Ou encore, il frotte à la main des feuilles de vinyle avec des couleurs d’imprimerie (CMJN) pour en faire des tentures murales.
Son exposition personnelle à la galerie Andrew Edlin (Buried Sky) et les oeuvres qu’il a présentées à l’ASS (Asian Song Society) de Terence Koh ont donné un aperçu des divers procédés formels qui constituent ce que l’on pourrait appeler l’art terrestre transcendant d’Everett, un art qui transforme toutes sortes de feuilles par la médiation de la terre et de la chimie. Mais cet art comporte
aussi une dimension tragique, car l’immersion à cœur de ces feuilles leur donne une transcendance qui évoque la métamorphose de la chrysalide.
Du moins le titre Buried Sky (Ciel enterré) peut-il le laisser penser.

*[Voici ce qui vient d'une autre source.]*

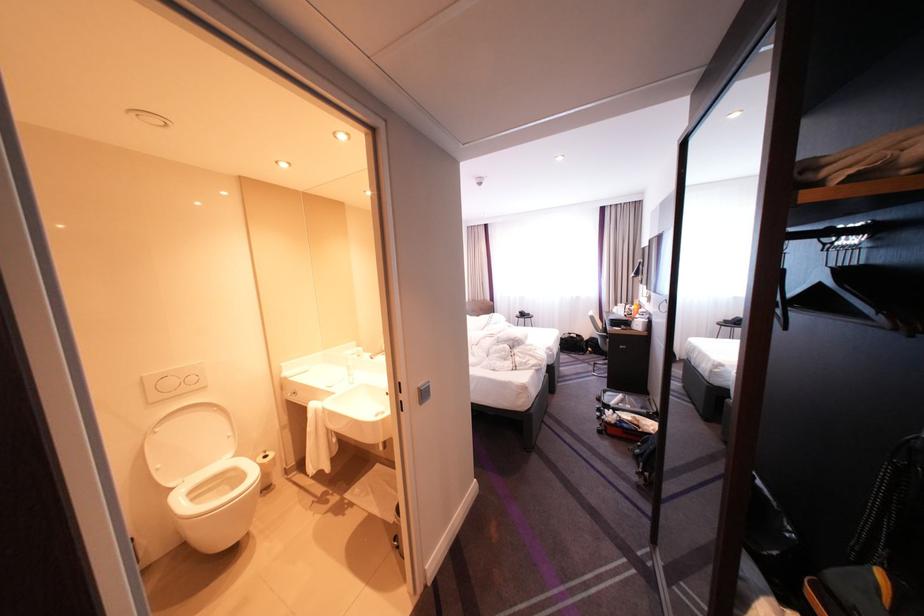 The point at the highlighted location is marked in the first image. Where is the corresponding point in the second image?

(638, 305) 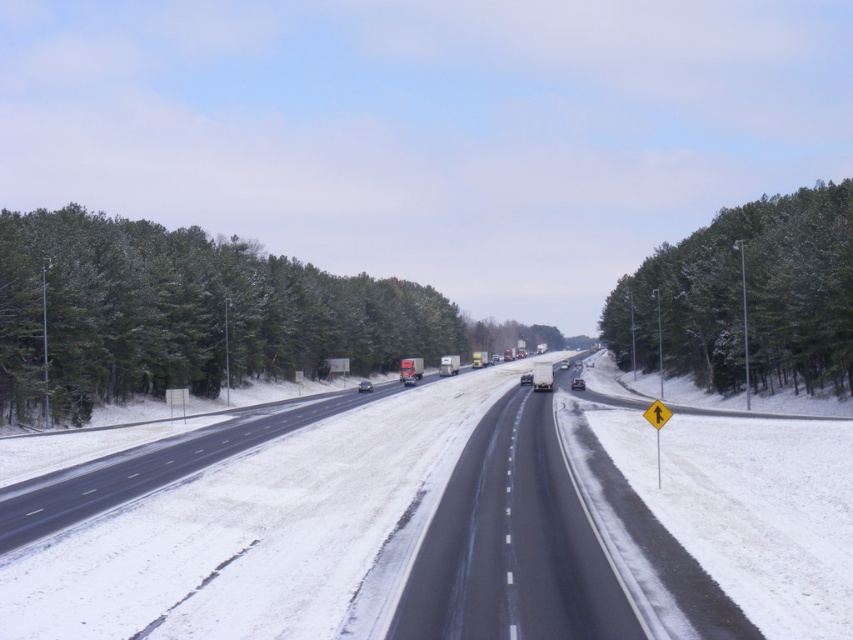 Question: Which object is farther from the camera taking this photo?

Choices:
 (A) black asphalt highway at center
 (B) green textured trees at right
 (C) green textured trees at left

Answer: (C)

Question: Is green textured trees at left smaller than green textured trees at right?

Choices:
 (A) no
 (B) yes

Answer: (B)

Question: Which object is the farthest from the green textured trees at right?

Choices:
 (A) black asphalt highway at center
 (B) green textured trees at left

Answer: (B)

Question: Does green textured trees at left appear under green textured trees at right?

Choices:
 (A) no
 (B) yes

Answer: (B)

Question: Which of these objects is positioned farthest from the green textured trees at right?

Choices:
 (A) black asphalt highway at center
 (B) green textured trees at left

Answer: (B)

Question: Can you confirm if green textured trees at right is thinner than black asphalt highway at center?

Choices:
 (A) no
 (B) yes

Answer: (A) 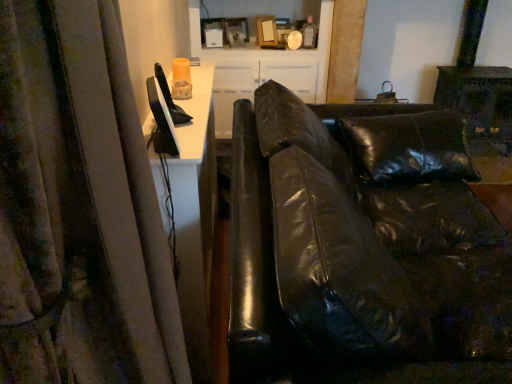 What is the approximate height of matte white cabinet at upper center?

matte white cabinet at upper center is 30.66 inches in height.

This screenshot has width=512, height=384. What do you see at coordinates (262, 57) in the screenshot?
I see `matte white cabinet at upper center` at bounding box center [262, 57].

Locate an element on the screen. The width and height of the screenshot is (512, 384). matte white cabinet at upper center is located at coordinates (262, 57).

Measure the distance between point (210, 5) and camera.

Point (210, 5) is 9.66 feet from camera.

Find the location of a particular element. The width and height of the screenshot is (512, 384). black leather couch at center is located at coordinates (359, 244).

What do you see at coordinates (359, 244) in the screenshot? I see `black leather couch at center` at bounding box center [359, 244].

Measure the distance between black leather couch at center and camera.

The depth of black leather couch at center is 29.26 inches.

You are a GUI agent. You are given a task and a screenshot of the screen. Output one action in this format:
    pyautogui.click(x=<x>, y=<y>)
    Task: Click on the matte white cabinet at upper center
    The image size is (512, 384).
    Given the screenshot: What is the action you would take?
    pyautogui.click(x=262, y=57)

Considering the positions of objects matte white cabinet at upper center and black leather couch at center in the image provided, who is more to the left, matte white cabinet at upper center or black leather couch at center?

matte white cabinet at upper center is more to the left.

Which object is more forward, matte white cabinet at upper center or black leather couch at center?

black leather couch at center is closer to the camera.

Considering the points (275, 51) and (499, 273), which point is behind, point (275, 51) or point (499, 273)?

The point (275, 51) is behind.

From the image's perspective, would you say matte white cabinet at upper center is positioned over black leather couch at center?

Yes, from the image's perspective, matte white cabinet at upper center is on top of black leather couch at center.

Based on the photo, from a real-world perspective, who is located lower, matte white cabinet at upper center or black leather couch at center?

black leather couch at center.

Considering the sizes of objects matte white cabinet at upper center and black leather couch at center in the image provided, who is thinner, matte white cabinet at upper center or black leather couch at center?

matte white cabinet at upper center is thinner.

In the scene shown: From their relative heights in the image, would you say matte white cabinet at upper center is taller or shorter than black leather couch at center?

Considering their sizes, matte white cabinet at upper center has less height than black leather couch at center.

From the picture: Considering the sizes of objects matte white cabinet at upper center and black leather couch at center in the image provided, who is smaller, matte white cabinet at upper center or black leather couch at center?

With smaller size is matte white cabinet at upper center.

Would you say matte white cabinet at upper center is inside or outside black leather couch at center?

matte white cabinet at upper center exists outside the volume of black leather couch at center.

Is matte white cabinet at upper center positioned far away from black leather couch at center?

Absolutely, matte white cabinet at upper center is distant from black leather couch at center.

Is matte white cabinet at upper center facing away from black leather couch at center?

No, matte white cabinet at upper center is not facing the opposite direction of black leather couch at center.

Can you tell me how much matte white cabinet at upper center and black leather couch at center differ in facing direction?

matte white cabinet at upper center and black leather couch at center are facing 88.3 degrees away from each other.

You are a GUI agent. You are given a task and a screenshot of the screen. Output one action in this format:
    pyautogui.click(x=<x>, y=<y>)
    Task: Click on the studio couch that appears below the matte white cabinet at upper center (from a real-world perspective)
    This screenshot has width=512, height=384.
    Given the screenshot: What is the action you would take?
    pyautogui.click(x=359, y=244)

Which is more to the right, black leather couch at center or matte white cabinet at upper center?

black leather couch at center is more to the right.

Relative to matte white cabinet at upper center, is black leather couch at center in front or behind?

Clearly, black leather couch at center is in front of matte white cabinet at upper center.

Does point (394, 194) come behind point (214, 83)?

No, (394, 194) is in front of (214, 83).

From the image's perspective, which object appears higher, black leather couch at center or matte white cabinet at upper center?

From the image's view, matte white cabinet at upper center is above.

From a real-world perspective, between black leather couch at center and matte white cabinet at upper center, who is vertically lower?

In real-world perspective, black leather couch at center is lower.

Between black leather couch at center and matte white cabinet at upper center, which one has smaller width?

Thinner between the two is matte white cabinet at upper center.

Which of these two, black leather couch at center or matte white cabinet at upper center, stands taller?

Standing taller between the two is black leather couch at center.

Can you confirm if black leather couch at center is bigger than matte white cabinet at upper center?

Correct, black leather couch at center is larger in size than matte white cabinet at upper center.

Does black leather couch at center contain matte white cabinet at upper center?

No, matte white cabinet at upper center is not inside black leather couch at center.

Is black leather couch at center touching matte white cabinet at upper center?

No, black leather couch at center is not next to matte white cabinet at upper center.

Could you tell me if black leather couch at center is facing matte white cabinet at upper center?

No, black leather couch at center is not facing towards matte white cabinet at upper center.

Can you tell me how much black leather couch at center and matte white cabinet at upper center differ in facing direction?

The angle between the facing direction of black leather couch at center and the facing direction of matte white cabinet at upper center is 88.3 degrees.

I want to click on entertainment center located above the black leather couch at center (from the image's perspective), so click(262, 57).

I want to click on entertainment center that appears above the black leather couch at center (from a real-world perspective), so click(x=262, y=57).

The width and height of the screenshot is (512, 384). I want to click on studio couch lying on the right of matte white cabinet at upper center, so click(x=359, y=244). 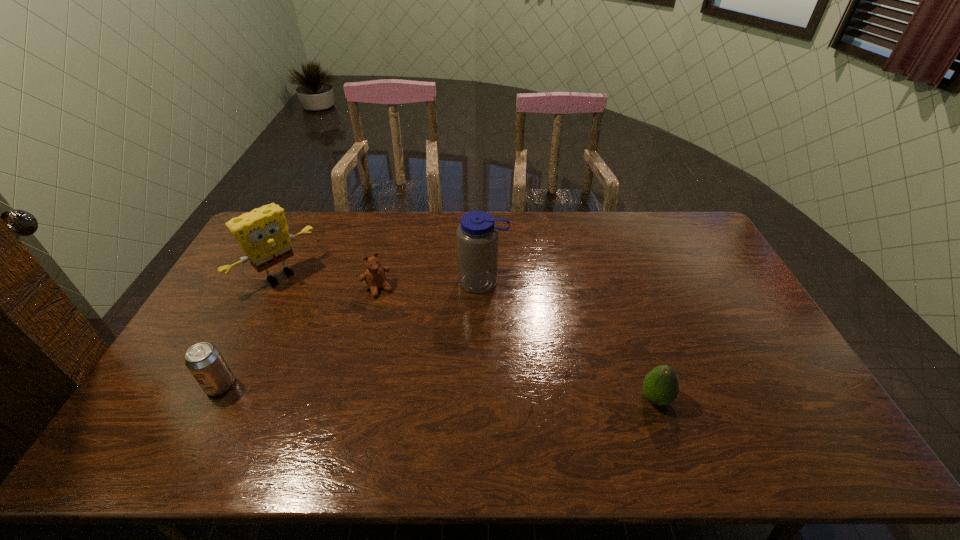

Les objets, devenus des vestiges de ce qu’ils étaient, obligent le spectateur à imaginer de nouvelles interprétations.
Arnold Mario Dall’O
" Dall’O travaille depuis longtemps sur ce que j’ai appelé les archives
occidentales – des archives d’images, d’objets mémoriels et de vestiges de l’Occident qui créent un lien entre les cultures traditionnelles et l’époque actuelle. En tant qu’artiste, il s’empare des signaux visuels et explore les similitudes fascinantes qui existent entre les symboles. Son travail va totalement dans le sens de la transmigration symbolique (R.Wittkover) et, par conséquent, de la vitalité particulière des icônes et de leurs significations changeantes au fil des siècles, de la manière dont elles prennent leur autonomie à certaines périodes tout en transportant une partie de leur passé, de leur origine. […]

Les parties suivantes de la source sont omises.